37. The Apartments Looking for another town (2015)
Avec No song no spell no madrigal, l’indispensable Peter Milton Walsh signait sans conteste le come-back le plus bouleversant de la décennie écoulée, alignant un chef-d’œuvre de plus dans une discographie sans la moindre fausse note. Ce merveilleux Looking for another town constitue une preuve supplémentaire de la grâce sans nom de cette musique. Sans avoir l’air d’y toucher, Peter Walsh fait lentement tournoyer autour de lui une orchestration raffinée qui s’élève pour atteindre des sommets émotionnels d’une intensité folle. La tessiture unique du chant de Peter Walsh lui confère une proximité poignante et la chanson reprend les thématiques habituelles de l’Australien : la perte, le poids du passé, les échecs et les départs, la résilience et la beauté toujours à préserver, comme la bougie qui tremble dans l’obscurité. Quand la voix de Natacha Penot vient doubler celle de Peter Walsh, cette unisson touche au sublime et rappelle une fois de plus combien cet homme qui n’a que la musique à opposer aux douleurs du monde est un géant. On le retrouvera plus haut.
The Apartments – Looking for another town
36. Courtney Barnett Depreston (2015)
Loin du rock ébouriffé et des textes pleins de piquant de ses morceaux les plus roboratifs, Depreston raconte la quête d’un couple pour un logement dans une banlieue sans charme, dont l’Australienne croque la banalité suintante avec un sens de l’observation d’une rare acuité. Cette lente dérive aux accents springsteeniens, dont le riff s’inspire de l’immortel Streets of your town de ses compatriotes des Go-Betweens, se transforme progressivement en réflexion introspective sur la vie, la mort et le temps qui passe, sans le moindre prêchi-prêcha mais avec au contraire une humilité très émouvante. Mêlant trottoirs sales et ciel étoilé, le trivial et le métaphysique, Depreston s’élève avec la force de l’évidence au rang de classique instantané.

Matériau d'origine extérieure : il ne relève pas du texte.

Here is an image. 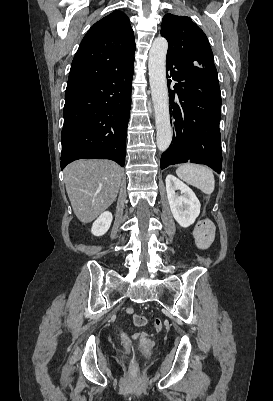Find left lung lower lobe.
I'll list each match as a JSON object with an SVG mask.
<instances>
[{
  "mask_svg": "<svg viewBox=\"0 0 273 401\" xmlns=\"http://www.w3.org/2000/svg\"><path fill=\"white\" fill-rule=\"evenodd\" d=\"M166 70L177 83L169 90L174 131L171 146L161 156V169L190 161L220 173L221 94L215 65L198 67L167 55Z\"/></svg>",
  "mask_w": 273,
  "mask_h": 401,
  "instance_id": "left-lung-lower-lobe-1",
  "label": "left lung lower lobe"
}]
</instances>
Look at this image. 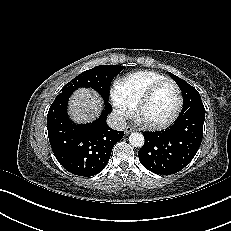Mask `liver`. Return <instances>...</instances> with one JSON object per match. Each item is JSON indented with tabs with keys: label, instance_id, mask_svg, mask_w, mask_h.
Here are the masks:
<instances>
[{
	"label": "liver",
	"instance_id": "obj_1",
	"mask_svg": "<svg viewBox=\"0 0 231 231\" xmlns=\"http://www.w3.org/2000/svg\"><path fill=\"white\" fill-rule=\"evenodd\" d=\"M103 100L97 92L79 88L72 93L68 102L70 118L80 124L93 122L101 114Z\"/></svg>",
	"mask_w": 231,
	"mask_h": 231
}]
</instances>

35. Feist The circle married the line (2011)
Mes fidèles lecteurs et lectrices savent déjà tout de mon amour immodéré pour Metals, quatrième album hors catégorie de la Canadienne Leslie Feist. The circle married the line expose ici le versant le plus lumineux des talents d’orfèvre de cette songwriter hors pair. Grande chanson de pop sans collier, The circle married the line célèbre le jour qui se lève, l’aube embrasant l’horizon et plus généralement, la quête d’un espace ouvert aux quatre vents, à l’extérieur comme à l’intérieur de soi. La Canadienne use d’une orchestration soyeuse pour déverrouiller portes et fenêtres et laisser entrer l’air en grandes brassées. L’ensemble paraît alors se jouer de la pesanteur et l’auditeur croit voir voleter devant ses yeux oiseaux et papillons – peut-être même des fées – dans une lumière éclatante. Une inspiration ô combien précieuse dans l’atmosphère étouffante des temps présents.
Feist – The circle married the line
34. Radiohead Daydreaming (2016)
“I’m not here / This isn’t happening” chantait déjà Thom Yorke seize ans plus tôt sur le prodigieux How to disappear completely. Daydreaming s’inscrit dans cette même esthétique de l’effacement, tant le morceau semble tout du long vouloir se dissoudre dans l’espace qui entoure chacune des notes d’un piano à la douceur inquiète. Daydreaming traverse l’auditeur comme une ombre spectrale, laissant derrière lui une trace cryptique dont on chercherait en vain à percer le mystère. Cette musique de peu recouvre d’insolentes richesses : une mélancolie traversée d’espérance, une forme de sidération atone et les fantômes de quelques grandes figures du monde du silence, Mark Hollis en tête.
33. Purple Mountains I loved being my mother’s son (2019)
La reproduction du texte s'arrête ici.